CHIETI. L’ultimo bilancio dell’associazione Ciapi approvato dall’assemblea dei soci è quello del 2012: chiudeva con un perdita da 5.239.072 euro. La chiusura in perdita degli esercizi finanziari è continuata fino a oggi. Stessa situazione per la Fondazione Ciapi, la cui passività nel 2018 ammontava a 6.766.366 euro. Debiti su debiti che hanno convinto la Regione a decidere di cancellare il Ciapi, Centro internazionale addestramento professionale industria, nato a Chieti Scalo il 27 giugno 1968. Cinquantuno anni di storia con cui la nuova giunta regionale di Marco Marsilio non vuole più avere a che fare. E così ha deciso di portare avanti il progetto di «estinzione della Fondazione Ciapi» (nata il 5 gennaio 2001 a sostegno del centro di formazione) e di dare «parere positivo allo scioglimento dell’associazione Ciapi». La chiusura del Ciapi, però, prende le mosse già nella precedente amministrazione regionale di Luciano D’Alfonso, quando nel 2018, la giunta revoca l’accreditamento al centro di formazione e, a fine 2018, gli nega la personalità giuridica. Senza né l’uno né l’altra il Ciapi è ridotto a zero, perché non può più erogare corsi di formazione.
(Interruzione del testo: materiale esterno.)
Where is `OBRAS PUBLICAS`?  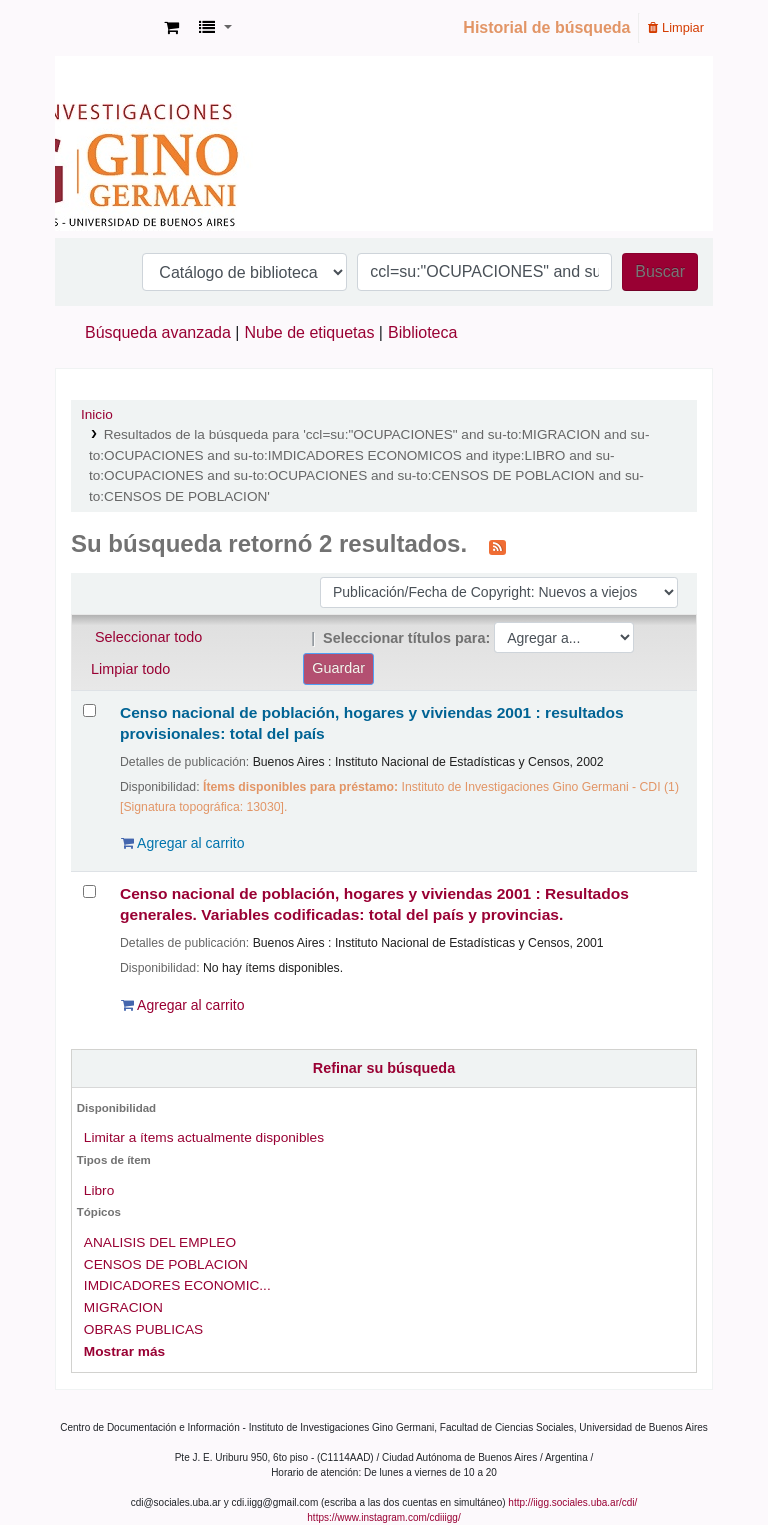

Nella seduta di giunta regionale di lunedì scorso spunta così la delibera per l’estinzione della Fondazione e lo scioglimento dell’associazione. È una delibera “fuori sacco”, vale a dire a non prevista all’ordine del giorno e viene discussa in assenza di Mauro Febbo, l’assessore di riferimento del territorio che si è sempre battuto negli scorsi anni per evitare la chiusura del Ciapi. La coincidenza a qualcuno è sembrata un vero e proprio blitz, per assicurarsi in maniera indolore la fine di un centro ormai ridotto alla completa inattività. Febbo, però, preferisce parlare di uno «sgarbo istituzionale», pensando già a come tentare di salvare il salvabile. Compreso i 13 dipendenti superstiti, da tre anni e mezzo senza stipendio.
«È l’ennesimo scippo ai danni della città e del suo territorio», tuona il direttore del Ciapi, Paolo Cacciagrano, che punta il dito contro alcuni dirigenti della Regione: «Hanno sostenuto tesi non accettate dalla magistratura a cui si sono rivolti i dipendenti del Ciapi non pagati e ora temono per il futuro». Cacciagrano si riferisce, in particolare, ai due stanziamenti di 600mila euro approvati all’unanimità dal consiglio regionale ma mai materialmente erogati dai dirigenti dell’ente. Secondo il direttore i debiti con l’erario e i dipendenti ammontano a 3 milioni di euro. Debiti che potrebbero essere ancora ripianati. Cacciagrano propone due soluzioni: «Contrarre un mutuo, le cui rate andrebbero saldato con i due stanziamenti regionali da 600mila euro, e così pagare i dipendenti e transare con l’erario». Oppure: «Regionalizzare l’ente, passando i dipendenti alla Regione, così come aveva pensato l’ex assessore regionale alla formazione Marinella Sclocco, avviando un progetto poi bloccato dal fatto che la Regione si è trovata alle prese con il riassorbimento dei dipendenti delle Province». Ma il successore della Sclocco, il teramano Piero Fioretti, la vede diversamente.